* **Work to be completed**: Only one stretch of the records below is wanted: the lines from the one holding "is essential for" through the one holding "header you want". Return it exactly, both ends included.

* **Stored data entries**:
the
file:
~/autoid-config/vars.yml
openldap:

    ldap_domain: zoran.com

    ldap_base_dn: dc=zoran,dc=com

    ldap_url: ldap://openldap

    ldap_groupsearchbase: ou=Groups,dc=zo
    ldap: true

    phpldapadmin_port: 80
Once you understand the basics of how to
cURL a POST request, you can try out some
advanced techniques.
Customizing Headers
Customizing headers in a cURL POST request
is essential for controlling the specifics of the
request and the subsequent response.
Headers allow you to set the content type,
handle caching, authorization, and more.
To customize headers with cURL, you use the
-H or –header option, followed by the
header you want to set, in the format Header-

...

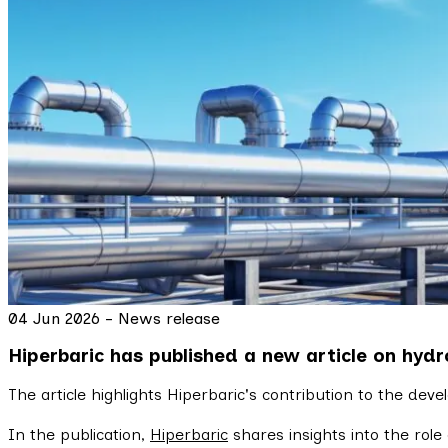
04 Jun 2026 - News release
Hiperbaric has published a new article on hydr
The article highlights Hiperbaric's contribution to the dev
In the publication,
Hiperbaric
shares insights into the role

---

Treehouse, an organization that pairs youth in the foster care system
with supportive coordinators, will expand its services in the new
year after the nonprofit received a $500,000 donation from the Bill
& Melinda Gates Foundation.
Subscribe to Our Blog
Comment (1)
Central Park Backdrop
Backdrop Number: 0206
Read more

* **Task answer**:
is essential for controlling the specifics of the
request and the subsequent response.
Headers allow you to set the content type,
handle caching, authorization, and more.
To customize headers with cURL, you use the
-H or –header option, followed by the
header you want to set, in the format Header-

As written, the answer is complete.